◆ **Work order**
Exact copy, no pictures: reproduce the lines from the one that holds "2019-04-07 - Communion" through the end of the entries.

[Dataset entries]
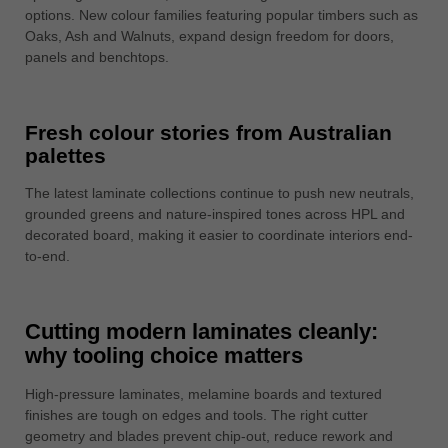
options. New colour families featuring popular timbers such as
Oaks, Ash and Walnuts, expand design freedom for doors,
panels and benchtops.
Fresh colour stories from Australian
palettes
The latest laminate collections continue to push new neutrals,
grounded greens and nature-inspired tones across HPL and
decorated board, making it easier to coordinate interiors end-
to-end.
Cutting modern laminates cleanly:
why tooling choice matters
High-pressure laminates, melamine boards and textured
finishes are tough on edges and tools. The right cutter
geometry and blades prevent chip-out, reduce rework and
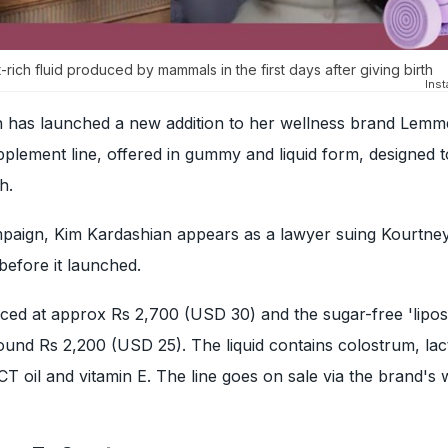
t-rich fluid produced by mammals in the first days after giving birth
Ins
 has launched a new addition to her wellness brand Lemm
plement line, offered in gummy and liquid form, designed 
h.
mpaign, Kim Kardashian appears as a lawyer suing Kourtney
before it launched.
ced at approx Rs 2,700 (USD 30) and the sugar-free 'lipo
round Rs 2,200 (USD 25). The liquid contains colostrum, lac
 oil and vitamin E. The line goes on sale via the brand's 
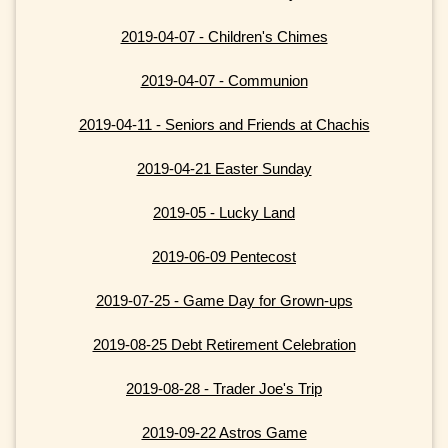
2019-04-07 - Children's Chimes
2019-04-07 - Communion
2019-04-11 - Seniors and Friends at Chachis
2019-04-21 Easter Sunday
2019-05 - Lucky Land
2019-06-09 Pentecost
2019-07-25 - Game Day for Grown-ups
2019-08-25 Debt Retirement Celebration
2019-08-28 - Trader Joe's Trip
2019-09-22 Astros Game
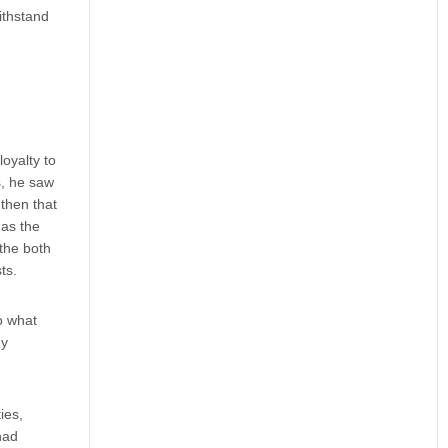
ithstand
oyalty to
s, he saw
 then that
 as the
 the both
ts.
o what
ey
ies,
had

◆ **Answer to this exercise**
2019-04-07 - Communion
2019-04-11 - Seniors and Friends at Chachis
2019-04-21 Easter Sunday
2019-05 - Lucky Land
2019-06-09 Pentecost
2019-07-25 - Game Day for Grown-ups
2019-08-25 Debt Retirement Celebration
2019-08-28 - Trader Joe's Trip
2019-09-22 Astros Game
ithstand
oyalty to
s, he saw
 then that
 as the
 the both
ts.
o what
ey
ies,
had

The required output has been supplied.